Our canons of statutory construction are well-established. "Generally when a statute expresses a clear and unambiguous meaning, the task of interpretation is at an end and this [C]court will apply the plain and ordinary meaning of the words set forth in the statute." State v. Bryant, 670 A.2d 776, 779 (R.I. 1996). However, when the statutory language is ambiguous, "the primary object of the [C]court is to ascertain the legislative intention from a consideration of the legislation in its entirety, viewing the language used therein in the light, nature, and purpose of the enactment thereof." Mason v. Bowerman Bros., Inc., 95 R.I. 425, 431, 187 A.2d 772, 776 (1963) (citing Nolan v. Representative Counsel of Newport, 73 R.I. 498, 57 A.2d 730 (1948); State v. Muldoon, 67 R.I. 80, 20 A.2d 687 (1941)). Here, there is no ambiguity. A plain reading of § 15-5-16.2(b) establishes that, in the case of a young adult with a severe mental or physical impairment (that is, a young adult with special needs), the Family Court may order child support to continue only until the young adult's twenty-first birthday. Accordingly, in the instant case, the Family Court's jurisdiction is determined by the latter part of § 15-5-16.2(b), as there is no dispute that Devan is a young adult with special needs and that she was over the age of twenty-one at the time of the parties' motions concerning her support.

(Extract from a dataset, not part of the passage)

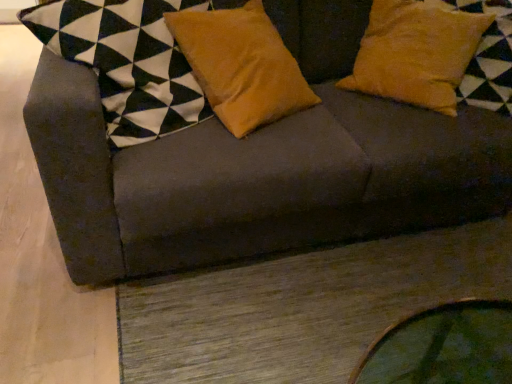 At what (x,y) coordinates should I click in order to perform the action: click on suede yellow pillow at upper right, which is the 2th pillow in left-to-right order. Please return your answer as a coordinate pair (x, y). The image size is (512, 384). Looking at the image, I should click on (416, 52).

III. Does Siravo v. Siravo, 424 A.2d 1047 (R.I. 1981), Provide the Family Court with Jurisdiction to Extend a Parent's Responsibility for the Support of a Young Adult with Special Needs Beyond the Age of Twenty-One in Light of § 15-5-16.2(b)?
In Siravo, this Court noted that "a father's responsibility for the support of his children terminate[d] once [the children] reach[ed] the age of majority absent some exceptional circumstances or express agreement between the parties to the contrary." Siravo, 424 A.2d at 1050. We further noted that most support decrees do not terminate automatically; rather, they remain in effect until they have been either amended or terminated by the court. See id. However, some support orders do terminate automatically upon the happening of a particular event: for example, "emancipation has been found to occur automatically when a child becomes an adult." Id. 2 "The only exception to this automatic emancipation rule occurs when infirmity of the body or mind renders the child unable to take care of itself." Id. The plaintiff argues that this exception applies to the instant case, as Devan was a young adult with special needs who was unable to take care of herself. As a result, she argues that the Family Court has jurisdiction to extend defendant's responsibility for support beyond Devan's twenty-first birthday.

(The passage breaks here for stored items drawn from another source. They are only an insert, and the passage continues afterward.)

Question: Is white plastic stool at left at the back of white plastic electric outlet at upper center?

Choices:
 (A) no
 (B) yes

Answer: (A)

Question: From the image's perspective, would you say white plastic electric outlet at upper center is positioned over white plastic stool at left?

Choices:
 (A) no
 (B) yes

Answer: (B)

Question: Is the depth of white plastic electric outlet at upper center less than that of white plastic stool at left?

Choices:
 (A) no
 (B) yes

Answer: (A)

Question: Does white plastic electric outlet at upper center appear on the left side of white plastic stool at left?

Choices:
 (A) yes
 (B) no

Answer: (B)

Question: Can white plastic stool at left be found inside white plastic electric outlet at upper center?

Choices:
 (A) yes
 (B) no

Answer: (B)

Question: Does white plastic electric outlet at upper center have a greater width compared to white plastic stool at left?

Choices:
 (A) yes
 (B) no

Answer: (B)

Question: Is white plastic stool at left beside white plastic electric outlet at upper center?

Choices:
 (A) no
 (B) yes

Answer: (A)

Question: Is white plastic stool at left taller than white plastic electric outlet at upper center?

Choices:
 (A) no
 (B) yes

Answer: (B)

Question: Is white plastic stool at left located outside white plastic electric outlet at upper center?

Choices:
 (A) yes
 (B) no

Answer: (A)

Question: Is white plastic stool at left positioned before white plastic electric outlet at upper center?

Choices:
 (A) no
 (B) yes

Again, we note that "[t]he Family Court is a court of limited jurisdiction, and its authority to act in a given situation, or to allow a specific type of relief, must be granted by statute." Adam, 624 A.2d at 1098. In Siravo, 424 A.2d at 1050, this Court, in dicta, indeed recognized that "exceptional circumstances" might exist which would warrant extending a parent's obligation to pay child support beyond the age of majority. At the time Siravo was decided, no statutory provision existed providing for extending support beyond the age of majority for children with special needs. See also In re Michelle D., 600 A.2d 725, 725 (R.I. 1991) (mem.) ("exceptional circumstances" finding by the trial justice was required to continue child support beyond the age of majority); In re Debra, 445 A.2d 577, 578 (R.I. 1982) (natural parent was not required to provide for post-secondary education for a child, who had reached the age of majority, in the absence of "exceptional circumstances"). However, in 1998, the Legislature expanded the circumstances in which the Family Court could order a party to pay child support for a child over the age of majority by adding the second sentence of § 15-5-16.2(b). 3 In doing so, it explicitly delineated those "exceptional circumstances" that this Court had alluded to in Siravo: that is, parents may be obligated to pay support for "a child with a severe physical or mental impairment, until the [child's] twenty-first (21st) birthday * * *." Section 15-5-16.2(b); see also Olivieri, 760 A.2d at 1252 (holding, "[b]ased on our precedent and the statutory mandate," that child with mental impairment "shall remain a beneficiary on [insurance] policies until he reaches age twenty-one"). When the Legislature has spoken clearly, this Court will not infer a contrary result. "It is not the function of this [C]court to rewrite or to amend statutes enacted by the General Assembly." Rhode Island Federation of Teachers, AFT, AFL-CIO v. Sundlun, 595 A.2d 799, 802 (RI 1991).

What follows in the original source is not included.